Doane Theatre
2007-08 Mainstage Season
Reeling
by Barry Kornhauser
October 4-6 Whrrrrrrrrrrrrr. Clickety, click click click click… Flicker... flicker... flicker... All the slapstick, melodrama, pratfalls and daredevil stunts of the silent movie era are coming off the screen and onto the live stage. So places everyone... a-a-a-and action! Here comes our "leading man." A most recognizable little fellow in a porkpie hat. Our everyman clown/hero with the indomitable spirit, who takes you through his world of Keystone Kop-esque chases – "Hey, you!" Narrow escapes – "Look out!" And pining for the love of his life – "Be still my heart!" Follow him right into a Hollywood movie studio, where he declares he's going to make something of himself to win his beloved. Predicaments galore? Indeed, but this little guy triumphs in the most endearing, madcap, calamitous way. It's all the best from the silent movie era, now coming to a stage near you.
Arabian Nights
By Mary Zimmerman
November 29 - December 1
A sixteen-member cast enacts Scheherazade's tales of love, lust, comedy, and dreams. Scheherazade's cliffhanger stories prevent her husband, the cruel ruler Shahryar, from murdering her, and after 1,001 nights, Shahryar is cured of his madness, and Scheherazade returns to her family. This adaptation offers a wonderful blend of the lesser-known tales from Arabian Nights with the recurring theme of how the magic of storytelling holds the power to change people. The final scene brings the audience back to a modern day Baghdad with the wail of air raid sirens threatening the rich culture and history that are embodied by these tales.
My Eyes Have Seen the Glory
Music by Mark Hayes & Book by Jim Harris
March 6-8
Penned from the accounts of five ordinary men and women in an extraordinary time ... the American Civil War. Emotional moving and uplifting, this musical weaves their incredible stories together with the timeless songs of that by gone era reinvented anew. This is a hauntingly beautiful world premiere event not to be missed.
Titus Andronius
By William Shakespeare
April 24 - 26
War begets revenge. Victorious general, Titus Andronicus, returns to Rome with hostages: Tamora queen of the Goths and her sons. He orders the eldest hewn to appease the Roman dead. He declines the proffered emperor's crown, nominating Saturninus, the last ruler's venal elder son. Saturninus, to spite his brother Bassianus, demands the hand of Lavinia, Titus's daughter. When Bassianus, Lavinia, and Titus's sons flee in protest, Titus stands against them and slays one of his own. Saturninus marries the honey-tongued Tamora, who vows vengeance against Titus. The ensuing maelstrom serves up tongues, hands, rape, adultery, racism, and Goth-meat pie. There's irony in which two sons survive.

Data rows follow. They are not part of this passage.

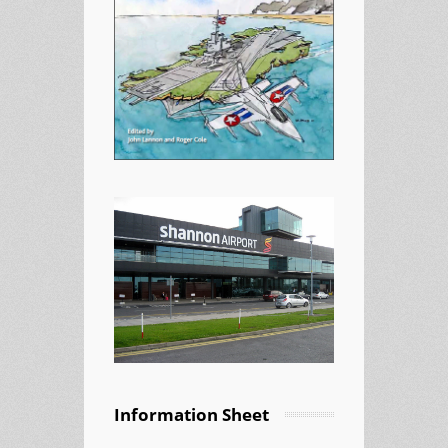
Information Sheet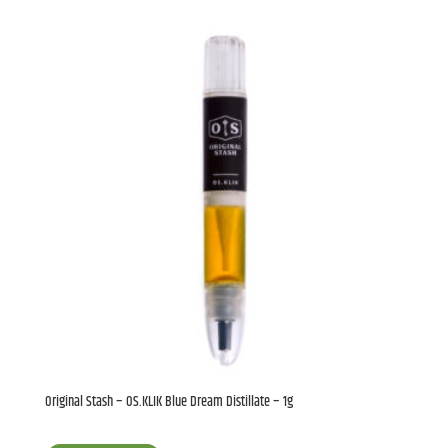
Original Stash – OS.KLIK Blue Dream Distillate – 1g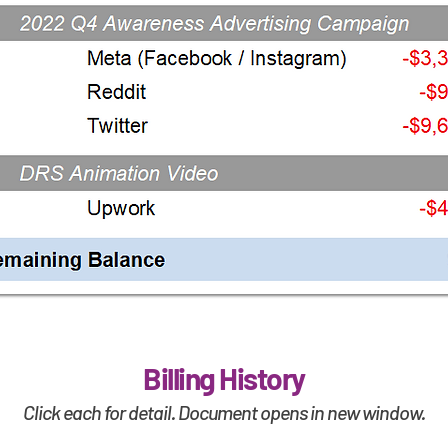
Billing History
Click each for detail. Document opens in new window.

Titus Andronicus may be Shakespeare's earliest tragedy. The play is by far his bloodiest work. The play lost popularity during the Victorian era because of its gore, and has only recently begun to revive its fortunes as seen in the popular film version by Julie Taymor and the smash hit at the Royal Shakespeare Company.
2007-08 Panthera Studio Season
Proposed Season
The Vagina Monologues
By Eve Ensler
Spring
This Obie Award-winning episodic play written by Eve Ensler which ran at the off-Broadway Westside Theatre after a limited run at HERE Arts Center in 1996. Ensler originally starred in the production, playing all the various women who share their views about their vaginas with the audience; when she left the play it was recast with three celebrity monologists. The production has been staged internationally, and a television version featuring Ensler was produced by cable TV channel HBO.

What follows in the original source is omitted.